If you must return the actual sub sequence this doesn't work. You can keep an array of parent pointers, so that for each state (i, j) you know the previous state in the solution. The longest sub sequence corresponds to a path from (n-1, m-1) to (0, 0) on the parent matrix. This solution takes O(nm) space.

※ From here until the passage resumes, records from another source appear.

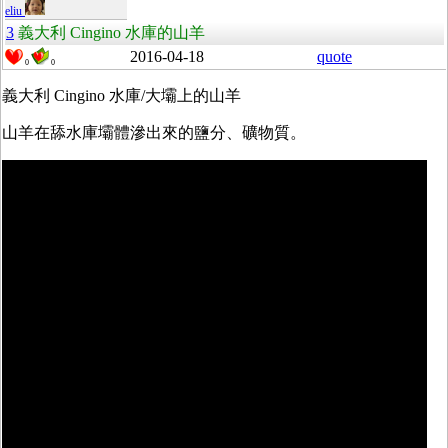
eliu
3
義大利 Cingino 水庫的山羊
2016-04-18
quote
0
0
義大利 Cingino 水庫/大壩上的山羊
山羊在舔水庫壩體滲出來的鹽分、礦物質。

Let's try to use less memory. We solve the problem once and save every kth row from the best matrix and from the parent matrix.
We can start from the last saved row to compute the solution path from row [n/k] * k to row n - 1. Then we go downwards to compute the part of the solution between the row ik and the row (i+1)k . Computing part of the path between row ik and row (i+1)k takes O(km) space and O(km) time. Computing the whole path takes O(n/k (km)) = O(nm) time and O(km) space. Saving the first pass rows takes O([n/k]m) memory. Again, we minimize total memory usage by using k = sqrt(n). This solution takes O(sqrt(n)m) memory.

Caveats

There are more efficient solutions for the previous problems, but those are a bit more involved. The square root trick has a good balance between added complexity and algorithm speedup.

Additional problems

  1. (Josephus Problem) n people numbered from 1 to n sit in a circle and play a game. Starting from the first person and every kth person is eliminated. Write an algorithm that prints out the order in which people are eliminated.
  2. (Level Ancestor) You are given an tree of size n. ancestor(node, levelsUp) finds the node’s ancestor that is levelsUp steps up. For example, ancestor(node, 1) returns the father and ancestor(node, 2) returns the grandfather. Implement ancestor(node, levelsUp) efficiently. ( O(sqrt(n)) per query)
  3. (Range Median) You are given an array of size n. Implement a data structure to perform update operations a[i] = k and range median operations efficiently. The range median query, median(l, r) returns the median element of the sorted subsequence a[l..r]. O(log(n)) per update and O(sqrt(n)log(n)) O(sqrt(n)log(n)log(U)) per query

Hope you've enjoyed it!
Try using the trick to solve Range Median and the other problems in the comments section.